> [WORK ITEM]
One exact copy of the listing, minus the images, is the required answer.

#####

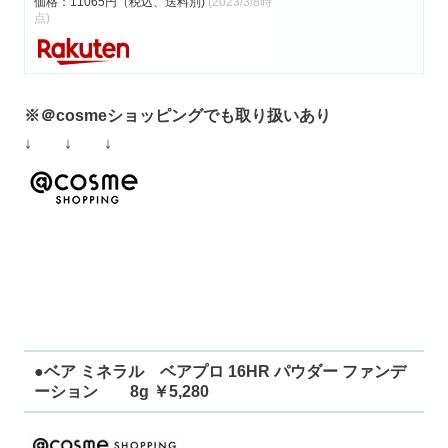
価格：11065円（税込、送料別)
(2023/3/8時
点)
※＠cosmeショッピングでも取り扱いあり
↓ ↓ ↓
●ベア ミネラル ベアプロ 16HR パウダー ファンデ
ーション 8g ￥5,280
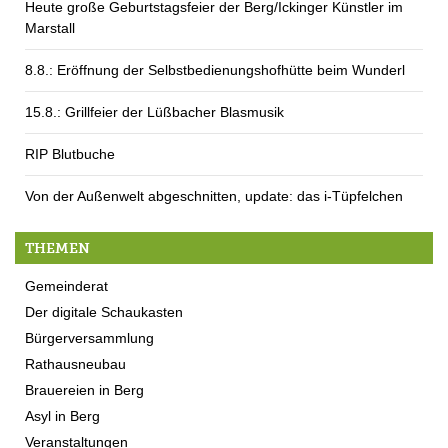
Heute große Geburtstagsfeier der Berg/Ickinger Künstler im
Marstall
8.8.: Eröffnung der Selbstbedienungshofhütte beim Wunderl
15.8.: Grillfeier der Lüßbacher Blasmusik
RIP Blutbuche
Von der Außenwelt abgeschnitten, update: das i-Tüpfelchen
THEMEN
Gemeinderat
Der digitale Schaukasten
Bürgerversammlung
Rathausneubau
Brauereien in Berg
Asyl in Berg
Veranstaltungen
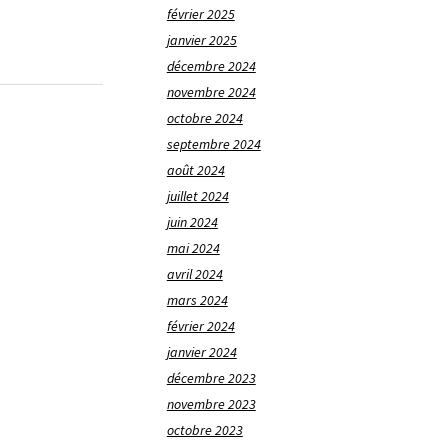
février 2025
janvier 2025
décembre 2024
novembre 2024
octobre 2024
septembre 2024
août 2024
juillet 2024
juin 2024
mai 2024
avril 2024
mars 2024
février 2024
janvier 2024
décembre 2023
novembre 2023
octobre 2023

#####

> [TASK ANSWER]
価格：11065円（税込、送料別)
(2023/3/8時
点)
※＠cosmeショッピングでも取り扱いあり
↓ ↓ ↓
●ベア ミネラル ベアプロ 16HR パウダー ファンデ
ーション 8g ￥5,280
Heute große Geburtstagsfeier der Berg/Ickinger Künstler im
Marstall
8.8.: Eröffnung der Selbstbedienungshofhütte beim Wunderl
15.8.: Grillfeier der Lüßbacher Blasmusik
RIP Blutbuche
Von der Außenwelt abgeschnitten, update: das i-Tüpfelchen
THEMEN
Gemeinderat
Der digitale Schaukasten
Bürgerversammlung
Rathausneubau
Brauereien in Berg
Asyl in Berg
Veranstaltungen
février 2025
janvier 2025
décembre 2024
novembre 2024
octobre 2024
septembre 2024
août 2024
juillet 2024
juin 2024
mai 2024
avril 2024
mars 2024
février 2024
janvier 2024
décembre 2023
novembre 2023
octobre 2023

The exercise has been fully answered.